But if President Bush's Supreme Court pick Samuel Alito is confirmed, the next black defendant tried and convicted by an all-white jury and seeks to have their conviction tossed may not be as fortunate as Miller-El. Alito apparently sees nothing wrong with all-white juries. He made that emphatically clear in his opinion in the case of James William Riley. Riley, a young African-American, shot and killed a liquor storeowner during a stick-up in Dover, Delaware in 1982. Kent County prosecutors blatantly played the race card in bumping prospective black jurors from Riley's jury. They used all of their peremptory challenges to do it.

Riley was tried, convicted and sentenced to death by an all-white jury. But Riley did his homework. He produced ironclad statistical data that showed that prosecutors deliberately removed black jurors in his trial as well as in three other first-degree murder trials within a year of his trial.

Prosecutors didn't even bother to challenge Riley's contention that they dumped the blacks, and that they did the same in other capitol cases that involved both black and white defendants. Prosecutors ignored the appellate court's request to submit evidence to counter Riley's claim of intentional racial bias. The judges that heard Riley's appeal had a near smoking gun admission to justify setting aside his conviction, or so it seemed.

Enter Alito. He ignored Riley's meticulously gathered data that showed a pattern and practice of racial bias by prosecutors, and ignored the 1986 Batson ruling that forbade the use of peremptory challenges exclusively to bump blacks from a jury, and that it violated the Fourteenth Amendment's equal protection clause.

Writing for a two-judge majority, Alito upheld Riley's conviction. He even stole a page from the prosecutor's playbook, and didn't bother to cite any stats, evidence, expert analysis or case law to justify the decision. In 2001, the full 3rd Circuit Court of Appeals held that Riley had marshaled overwhelming factual evidence to prove prosecutor bias, and reversed Alito's decision.

If Alito has not budged from his narrow, and truncated opinion in Riley that all-white juries are not inherently biased, that poses the grave danger of a return to a time when all-white juries were the norm in courtrooms and they routinely convicted black and minority defendants.
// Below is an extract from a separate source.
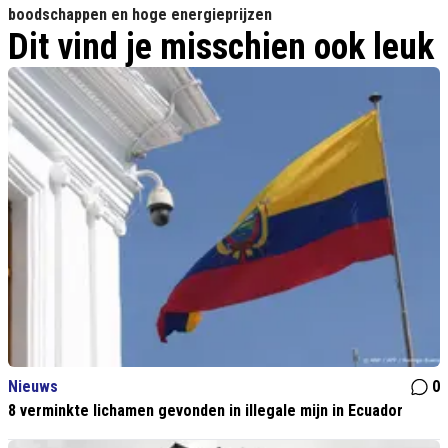
boodschappen en hoge energieprijzen
Dit vind je misschien ook leuk
Nieuws
0
8 verminkte lichamen gevonden in illegale mijn in Ecuador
Kent County prosecutors were well aware of that, and for a good reason. Whites are more likely to convict blacks particularly when the victim is white than black jurors.

A decade long study by the Capitol Jury Project begun in 1990 on juror racial attitudes found that white jurors were far more willing to believe the testimony of police, and prosecution witnesses than the testimony of black defendants and witnesses. Countless other studies have also shown that white jurors are more prone to convict black than white defendants in death penalty cases. In Riley's case, the storeowner that he killed was white, and allegedly had shouted a racial epitaph at him.

Though the Supreme Court ruled in Batson that prosecutors may not use race to strike jurors, courts have consistently ruled that any explanation that a prosecutor gives for striking a prospective black juror that appears to be race-neutral is acceptable. There is no constitutional requirement that the prosecutor's explanation be reasonable or even make sense. The Supreme Court has repeatedly reaffirmed the need to have jury diversity. But it has done little to clarify how to measure diversity, or how to attain it. It uses the vague and ambiguous standard that a jury must be representative of a "fair cross section of the community."